TORONTO (Dec. 23) — Rejoice, if you wish, in another sloppy win, as the Maple Leafs need every point available. But, ignore, at your peril, the tell–tale sign between the pipes, where Frederik Andersen is already beginning to wear down. Under Mike Babcock, this didn’t happen until mid–to–late February. Sheldon Keefe is saddled with the problem much earlier, resulting from the club’s 9–10–4 record when he replaced Babcock… and the energy required to claw from behind. Which the Leafs are doing, rather impressively.
But, at an incalculable cost.
Unless Kyle Dubas finds a stopper to adequately share the load in the second half of the schedule — against bad teams and good — Andersen will be spent by the beginning of March. It’s been a two–year theme in this corner and nothing will change until the Leafs discover how to keep their No. 1 goalie fresh through the regular season; then during April, May and June. Providing, of course, that No. 1 goalie is of caliber to excel through the toughest parts of the National Hockey League marathon. Which hasn’t yet been determined.
IT WAS WILD AND ENTERTAINING FOR A HOLIDAY CROWD AT SCOTIABANK ARENA THIS AFTERNOON, AS THE LEAFS DEFEATED THE CAROLINA HURRICANES, 8–6. FRANK GUNN THE CANADIAN PRESS
Andersen looked wonky in New York on Friday night and mostly horrible against Carolina this afternoon. Pond hockey won both games and, evidently, it’s pond hockey that Dubas believes can triumph in four rounds of Stanley Cup toil. I beg to differ. As fun as it may be to watch — and Mitch Marner on a big night is more enthralling than any Leaf since Doug Gilmour — no–defense hockey will not serve the club by any measure next spring… nor will it get the Leafs to the post–season without completely destroying Andersen. Keefe has been a revelation for the Blue and White (now 11–4–0 in 15 games), but he will not transform the Leafs into a precise, methodical unit. The only real chance, long term, rests with Andersen being able to steal games between April and June against stingier opponents. When allowing six goals will not suffice.
Hockey observers in this town have pondered a similar narrative for much of the past 53 years.

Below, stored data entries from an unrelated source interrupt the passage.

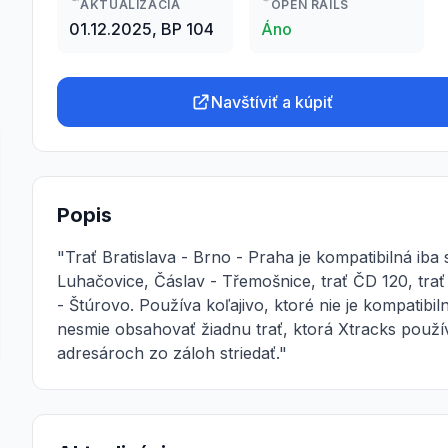
AKTUALIZÁCIA
OPEN RAILS
01.12.2025, BP 104
Áno
Navštíviť a kúpiť
Popis
"Trať Bratislava - Brno - Praha je kompatibilná iba 
Luhačovice, Čáslav - Třemošnice, trať ČD 120, trať
- Štúrovo. Používa koľajivo, ktoré nie je kompatib
nesmie obsahovať žiadnu trať, ktorá Xtracks použív
adresároch zo záloh striedať."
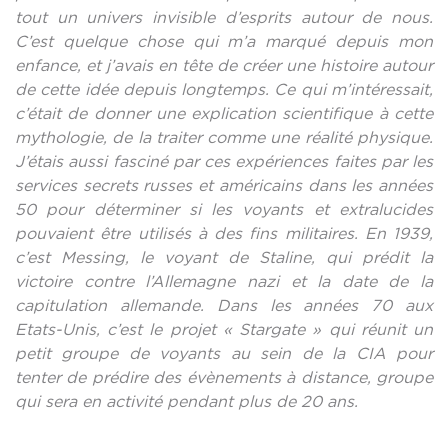
tout un univers invisible d’esprits autour de nous.
C’est quelque chose qui m’a marqué depuis mon
enfance, et j’avais en tête de créer une histoire autour
de cette idée depuis longtemps. Ce qui m’intéressait,
c’était de donner une explication scientifique à cette
mythologie, de la traiter comme une réalité physique.
J’étais aussi fasciné par ces expériences faites par les
services secrets russes et américains dans les années
50 pour déterminer si les voyants et extralucides
pouvaient être utilisés à des fins militaires. En 1939,
c’est
Messing
, le voyant de Staline, qui prédit la
victoire contre l’Allemagne nazi et la date de la
capitulation allemande. Dans les années 70 aux
Etats-Unis, c’est le projet «
Stargate
» qui réunit un
petit groupe de voyants au sein de la CIA pour
tenter de prédire des évènements à distance, groupe
qui sera en activité pendant plus de 20 ans.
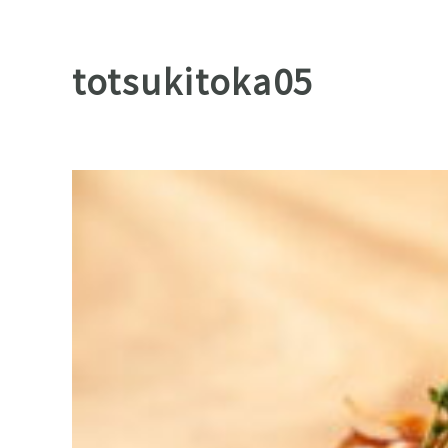
totsukitoka05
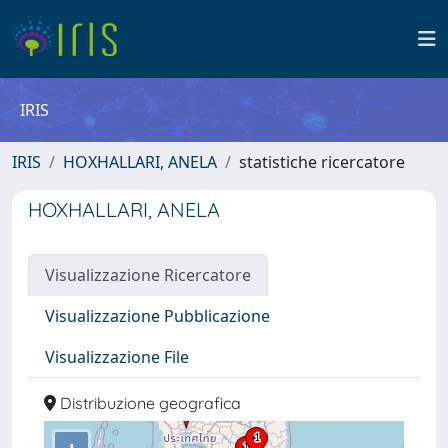
IRIS
IRIS
HOXHALLARI, ANELA
statistiche ricercatore
HOXHALLARI, ANELA
Visualizzazione Ricercatore
Visualizzazione Pubblicazione
Visualizzazione File
Distribuzione geografica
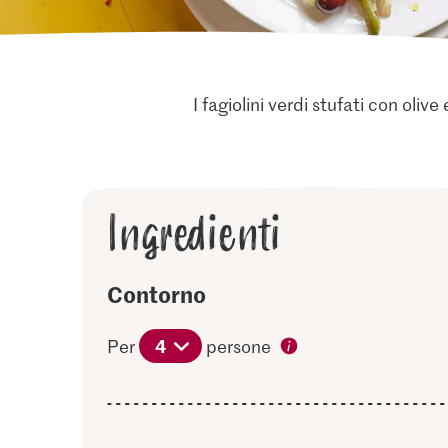
I fagiolini verdi stufati con ol
Ingredienti
Contorno
4
Per
persone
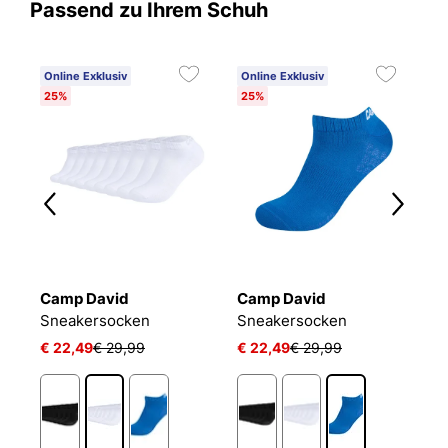
Passend zu Ihrem Schuh
Online Exklusiv
Online Exklusiv
25%
25%
Camp David
Camp David
B
Sneakersocken
Sneakersocken
E
€ 22,49
€ 29,99
€ 22,49
€ 29,99
€
1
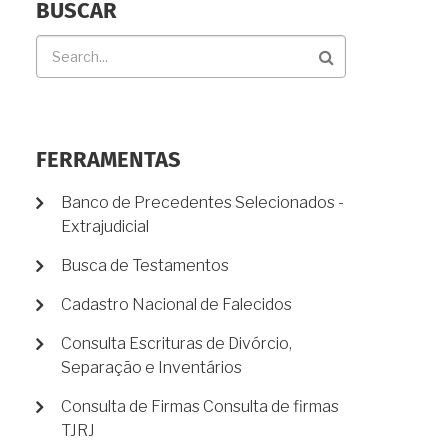
BUSCAR
Buscar
FERRAMENTAS
Banco de Precedentes Selecionados -
Extrajudicial
Busca de Testamentos
Cadastro Nacional de Falecidos
Consulta Escrituras de Divórcio,
Separação e Inventários
Consulta de Firmas Consulta de firmas
TJRJ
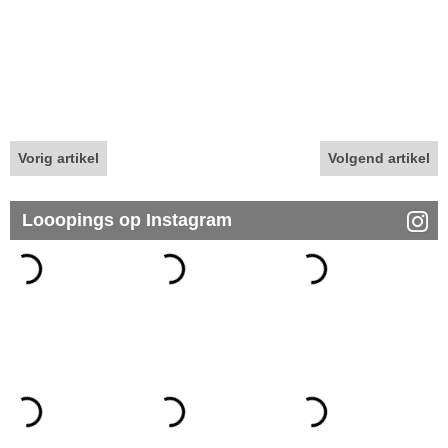
Vorig artikel
Volgend artikel
Looopings op Instagram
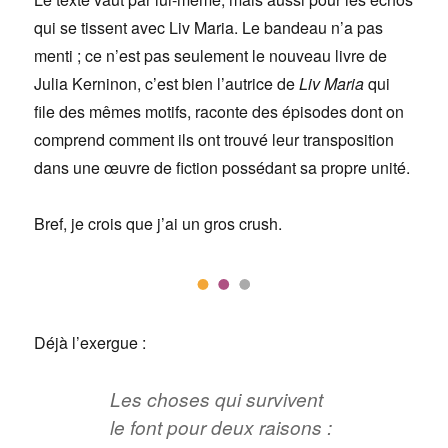
qui se tissent avec Liv Maria. Le bandeau n’a pas
menti ; ce n’est pas seulement le nouveau livre de
Julia Kerninon, c’est bien l’autrice de
Liv Maria
qui
file des mêmes motifs, raconte des épisodes dont on
comprend comment ils ont trouvé leur transposition
dans une œuvre de fiction possédant sa propre unité.
Bref, je crois que j’ai un gros crush.
Déjà l’exergue :
Les choses qui survivent
le font pour deux raisons :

The longest current Stanley Cup drought hasn’t resulted from a dearth of creativity and production — not amid such stars as Frank Mahovlich, Norm Ullman, Paul Henderson, Mike Walton, Darryl Sittler, Lanny McDonald, Errol Thompson, Rick Vaive, Steve Thomas, Wendel Clark, Gilmour, Dave Andreychuk, Mats Sundin, Gary Roberts, Alex Mogilny, Phil Kessel and the current Big Four (Marner, Auston Matthews, John Tavares, William Nylander). The Leafs have almost–always been able to score goals. But, they’ve almost–never proven defensively sound. Which is undoubtedly the case again this season. Even more–so than in the past.
Is there an ultimate answer — one that will carry the club through four grueling playoff rounds? Not with the current team and its prohibitive lack of balance. Until some equilibrium is provided, the Leafs will continue to rely disproportionately on spectacular goaltending. Which cannot materialize with Andersen pooped out. The big Dane is very good at his craft, but demonstrably prone to fatigue when overworked. Which he has been since first donning a Leafs jersey. We’re not even at the halfway mark of the current season and Andersen is growing weary. As evidenced in his last two starts. He needs help. Big time. Which can only be provided by his general manager… ideally without delay after the holiday roster freeze.